Junge Talente brillieren in der Paderhalle - Philharmonische Gesellschaft Paderborn e.V.

Junge Talente brillieren in der Paderhalle

Neue Westfälische

Von Ulla Meyer

Konzert 4 | 09.02.2020

Nach der Sturmwarnung für Ostwestfalen bleiben viele Plätze leer. Dirigent Györgi Meszaros leistet ganze Arbeit.
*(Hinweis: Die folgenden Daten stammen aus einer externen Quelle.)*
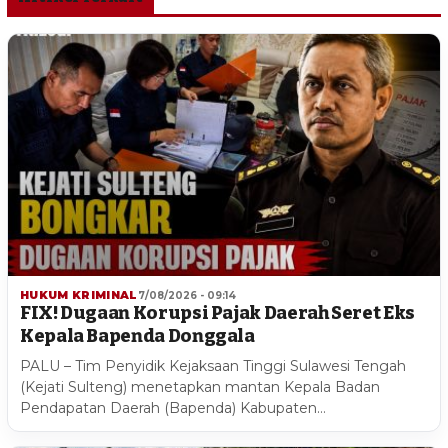
HUKUM KRIMINAL
7/08/2026 - 09:14
FIX! Dugaan Korupsi Pajak Daerah Seret Eks
Kepala Bapenda Donggala
PALU – Tim Penyidik Kejaksaan Tinggi Sulawesi Tengah
(Kejati Sulteng) menetapkan mantan Kepala Badan
Pendapatan Daerah (Bapenda) Kabupaten…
Paderborn. Sturmwarnung in ganz OWL. Da kann man gut verstehen, dass in der Paderhalle am Sonntagabend viele Plätze leer blieben, denn Freunde und Angehörige der „Jungen Sinfoniker“ OWL haben oft weite Wege. In diesem Orchester musizieren die „Jugend musiziert“ Preisträger der Region, die sich nur zwei Mal im Jahr für eine Woche intensiver Probenarbeit treffen und mit erfahrenen Dirigenten anspruchsvolle Werke erarbeiten.
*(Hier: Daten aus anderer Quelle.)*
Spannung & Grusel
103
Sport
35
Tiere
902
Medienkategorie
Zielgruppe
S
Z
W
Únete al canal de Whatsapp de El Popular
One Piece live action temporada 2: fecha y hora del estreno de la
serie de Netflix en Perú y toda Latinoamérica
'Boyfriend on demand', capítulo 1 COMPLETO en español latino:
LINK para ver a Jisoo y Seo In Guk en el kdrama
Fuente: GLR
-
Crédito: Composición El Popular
Aktuell werden die jungen Talente vom ungarischen Dirigenten György Meszaros trainiert und brillierten auf Einladung der Philharmonischen Gesellschaft mit einem extrem anspruchsvollem Programm. Es begann mit Peter Tschaikowskys Violinkonzert in D-Dur aus dem Jahr 1878, an dem sich bis heute die Geister scheiden. Einst von führenden Virtuosen als unspielbar abgelehnt, vom damaligen Reich Ranicki der Musikkritik, Eduard Hanslick, als „Musik, die man stinken hört“ verrissen und heute heiß geliebt.

Es gibt sogar Leute, denen das Werk als zu kitschig erscheint. Man kann sich aber darauf einigen, dass das Konzert enorm schwer ist, es gibt nämlich nicht die einzig schwere Stelle, an der der Geiger gemessen wird. Hier reihen sich die technisch anspruchsvollen Episoden aneinander wie die Perlen einer Perlenkette: Technisch schwierige Läufe, Doppelgriffe und das Spiel in extrem hoher Lage.

Sehr schön äußert sich der Stargeiger Christian Tetzlaff. „Ein Kraftakt, bei dem man sicher auch einige Kilos abnimmt... zumal nach einem Tschaikowsky-Konzert man dann ja unbedingt hinterher auch seine drei, vier Bier trinken muss, um wieder auf die Erde zurückzukommen und dann hat man das längst wieder drin“. Ziemlich wahrscheinlich wird die junge Geigerin Gina Keiko Friesecke (Jahrgang 2002) nach dem Konzert kein Bier trinken, um sich zu erden. Was die Zuhörer hier erlebten, war pure Leichtigkeit, ein interpretatorisches Konzept und echte Souveränität, und dieses Ausnahmetalent ist noch keine 18. Große Momente auch im Zusammenspiel mit dem Orchester, das erst im zweiten Teil des Abends zu großer Brillanz auflief und im Tschaikowsky mehr als Stichwortgeber diente.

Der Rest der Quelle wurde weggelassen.